Через час напряжённой работы поверхность зеркала представляла собой, скорее, жидкость, только очень вязкую и словно бы прилипшую к основе, а потому не торопящуюся утекать. Перепроверив положение аметистов в раме, переполненных морт, Алаойш подхватил поток – и наполнил его стремлением.
По зеркалу пошла рябь… а затем она отразила благообразного мужчину в пурпурных одеждах, возлежащего на подушках с древним свитком и чашей вина, судя по золотистому отблеску, раймового.
– Это кто? – выскочила тут же Рейна, едва не повалив воронку, вплавленную в раму. – Друг?
Ответить Алаойш не успел, потому что мужчина заметил его – верней, его изображение, зависшее над краем ложа – и охнул:
– Наставник? Ты ведь… Но сброс… – Луноподобное лицо его вытянулось, а белесоватые брови высоко задрались. – Дуэса Шин-раг утверждала… Слухи ходили…
– И были правдивы, – улыбнулся Алаойш. – И неполны в то же время. Я и впрямь прошёл сброс, однако, как видишь, кое-что помню… Весьма многое, надо признать, но об этом позже.
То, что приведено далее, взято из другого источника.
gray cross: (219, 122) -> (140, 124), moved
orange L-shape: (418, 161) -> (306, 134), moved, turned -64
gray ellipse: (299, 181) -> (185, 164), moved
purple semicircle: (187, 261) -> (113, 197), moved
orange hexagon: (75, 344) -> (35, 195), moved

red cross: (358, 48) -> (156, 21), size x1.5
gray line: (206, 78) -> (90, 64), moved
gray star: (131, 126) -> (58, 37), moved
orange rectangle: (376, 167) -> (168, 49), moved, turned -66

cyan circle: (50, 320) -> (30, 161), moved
Как и о Дуэсе Шин-раг, – нахмурился он. – Послушай-ка, друг Невлин, мне нужно, чтоб ты призвал Гверна, Бойда, Филана и Нару – и ещё тех, кого сочтёшь столь же надёжными, и сделал вот что… – И он коротко, насколько смог, описал положение дел на юге: торговлю кимортами-рабами, восстание в Кашиме, применение дурмана; не забыл упомянуть и о том, что в работорговле была замешана и знать Лоргинариума, и кое-кто из цеха, а затем рассказал о храме – и об освобождённых кимортах, которым требовалась особая забота.
Невлин Рей-мар хоть и слушал, хмурясь и теребя косу, точно не желал верить, всё же ни единое слово под сомнение не поставил.